Task directions → The data must be written out once more, precisely as given.

*** Given data ***

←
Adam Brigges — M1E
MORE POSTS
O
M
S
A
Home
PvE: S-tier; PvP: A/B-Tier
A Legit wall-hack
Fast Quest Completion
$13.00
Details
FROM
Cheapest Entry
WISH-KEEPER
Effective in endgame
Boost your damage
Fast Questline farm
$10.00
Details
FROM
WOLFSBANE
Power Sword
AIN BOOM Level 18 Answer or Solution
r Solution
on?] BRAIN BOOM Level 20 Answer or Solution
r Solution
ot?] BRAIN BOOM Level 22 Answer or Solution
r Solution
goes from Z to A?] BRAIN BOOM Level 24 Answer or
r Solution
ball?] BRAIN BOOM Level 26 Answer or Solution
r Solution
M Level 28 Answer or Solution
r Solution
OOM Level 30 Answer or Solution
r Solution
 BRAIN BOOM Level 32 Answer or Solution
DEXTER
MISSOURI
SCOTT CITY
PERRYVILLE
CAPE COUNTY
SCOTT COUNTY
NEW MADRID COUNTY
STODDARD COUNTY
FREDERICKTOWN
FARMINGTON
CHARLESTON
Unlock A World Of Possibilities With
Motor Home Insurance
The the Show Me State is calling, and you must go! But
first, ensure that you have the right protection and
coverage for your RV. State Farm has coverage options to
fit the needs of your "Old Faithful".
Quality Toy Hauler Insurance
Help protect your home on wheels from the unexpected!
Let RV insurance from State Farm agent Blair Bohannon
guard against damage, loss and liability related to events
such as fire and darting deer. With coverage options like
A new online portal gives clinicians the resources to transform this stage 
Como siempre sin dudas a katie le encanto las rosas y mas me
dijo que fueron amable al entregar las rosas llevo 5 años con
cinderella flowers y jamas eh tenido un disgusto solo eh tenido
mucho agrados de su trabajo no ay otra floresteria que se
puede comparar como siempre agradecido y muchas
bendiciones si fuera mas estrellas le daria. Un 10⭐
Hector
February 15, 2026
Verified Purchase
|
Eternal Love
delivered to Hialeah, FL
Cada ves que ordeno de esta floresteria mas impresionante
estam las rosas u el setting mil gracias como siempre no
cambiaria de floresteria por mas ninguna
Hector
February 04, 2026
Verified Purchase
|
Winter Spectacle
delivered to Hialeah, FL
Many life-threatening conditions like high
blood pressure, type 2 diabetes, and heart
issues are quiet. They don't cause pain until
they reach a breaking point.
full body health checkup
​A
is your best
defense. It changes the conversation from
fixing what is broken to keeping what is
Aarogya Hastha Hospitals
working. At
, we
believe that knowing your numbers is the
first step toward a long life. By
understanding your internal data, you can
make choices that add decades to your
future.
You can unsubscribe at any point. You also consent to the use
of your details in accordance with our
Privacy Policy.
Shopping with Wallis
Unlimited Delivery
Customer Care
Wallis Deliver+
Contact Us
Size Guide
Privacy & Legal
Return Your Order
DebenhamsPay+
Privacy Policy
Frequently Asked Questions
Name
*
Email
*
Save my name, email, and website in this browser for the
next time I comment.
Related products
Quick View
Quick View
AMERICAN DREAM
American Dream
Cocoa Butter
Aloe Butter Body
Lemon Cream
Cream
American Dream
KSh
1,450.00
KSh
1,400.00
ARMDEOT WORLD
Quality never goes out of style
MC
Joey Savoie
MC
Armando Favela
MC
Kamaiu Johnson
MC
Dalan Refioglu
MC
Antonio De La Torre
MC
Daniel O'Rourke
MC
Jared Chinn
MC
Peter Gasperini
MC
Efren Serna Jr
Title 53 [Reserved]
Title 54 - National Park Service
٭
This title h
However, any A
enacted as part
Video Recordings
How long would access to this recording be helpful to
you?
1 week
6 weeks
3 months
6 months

*** End of Given data ***

Response to the exercise →
←
Adam Brigges — M1E
MORE POSTS
O
M
S
A
Home
PvE: S-tier; PvP: A/B-Tier
A Legit wall-hack
Fast Quest Completion
$13.00
Details
FROM
Cheapest Entry
WISH-KEEPER
Effective in endgame
Boost your damage
Fast Questline farm
$10.00
Details
FROM
WOLFSBANE
Power Sword
AIN BOOM Level 18 Answer or Solution
r Solution
on?] BRAIN BOOM Level 20 Answer or Solution
r Solution
ot?] BRAIN BOOM Level 22 Answer or Solution
r Solution
goes from Z to A?] BRAIN BOOM Level 24 Answer or
r Solution
ball?] BRAIN BOOM Level 26 Answer or Solution
r Solution
M Level 28 Answer or Solution
r Solution
OOM Level 30 Answer or Solution
r Solution
 BRAIN BOOM Level 32 Answer or Solution
DEXTER
MISSOURI
SCOTT CITY
PERRYVILLE
CAPE COUNTY
SCOTT COUNTY
NEW MADRID COUNTY
STODDARD COUNTY
FREDERICKTOWN
FARMINGTON
CHARLESTON
Unlock A World Of Possibilities With
Motor Home Insurance
The the Show Me State is calling, and you must go! But
first, ensure that you have the right protection and
coverage for your RV. State Farm has coverage options to
fit the needs of your "Old Faithful".
Quality Toy Hauler Insurance
Help protect your home on wheels from the unexpected!
Let RV insurance from State Farm agent Blair Bohannon
guard against damage, loss and liability related to events
such as fire and darting deer. With coverage options like
A new online portal gives clinicians the resources to transform this stage 
Como siempre sin dudas a katie le encanto las rosas y mas me
dijo que fueron amable al entregar las rosas llevo 5 años con
cinderella flowers y jamas eh tenido un disgusto solo eh tenido
mucho agrados de su trabajo no ay otra floresteria que se
puede comparar como siempre agradecido y muchas
bendiciones si fuera mas estrellas le daria. Un 10⭐
Hector
February 15, 2026
Verified Purchase
|
Eternal Love
delivered to Hialeah, FL
Cada ves que ordeno de esta floresteria mas impresionante
estam las rosas u el setting mil gracias como siempre no
cambiaria de floresteria por mas ninguna
Hector
February 04, 2026
Verified Purchase
|
Winter Spectacle
delivered to Hialeah, FL
Many life-threatening conditions like high
blood pressure, type 2 diabetes, and heart
issues are quiet. They don't cause pain until
they reach a breaking point.
full body health checkup
​A
is your best
defense. It changes the conversation from
fixing what is broken to keeping what is
Aarogya Hastha Hospitals
working. At
, we
believe that knowing your numbers is the
first step toward a long life. By
understanding your internal data, you can
make choices that add decades to your
future.
You can unsubscribe at any point. You also consent to the use
of your details in accordance with our
Privacy Policy.
Shopping with Wallis
Unlimited Delivery
Customer Care
Wallis Deliver+
Contact Us
Size Guide
Privacy & Legal
Return Your Order
DebenhamsPay+
Privacy Policy
Frequently Asked Questions
Name
*
Email
*
Save my name, email, and website in this browser for the
next time I comment.
Related products
Quick View
Quick View
AMERICAN DREAM
American Dream
Cocoa Butter
Aloe Butter Body
Lemon Cream
Cream
American Dream
KSh
1,450.00
KSh
1,400.00
ARMDEOT WORLD
Quality never goes out of style
MC
Joey Savoie
MC
Armando Favela
MC
Kamaiu Johnson
MC
Dalan Refioglu
MC
Antonio De La Torre
MC
Daniel O'Rourke
MC
Jared Chinn
MC
Peter Gasperini
MC
Efren Serna Jr
Title 53 [Reserved]
Title 54 - National Park Service
٭
This title h
However, any A
enacted as part
Video Recordings
How long would access to this recording be helpful to
you?
1 week
6 weeks
3 months
6 months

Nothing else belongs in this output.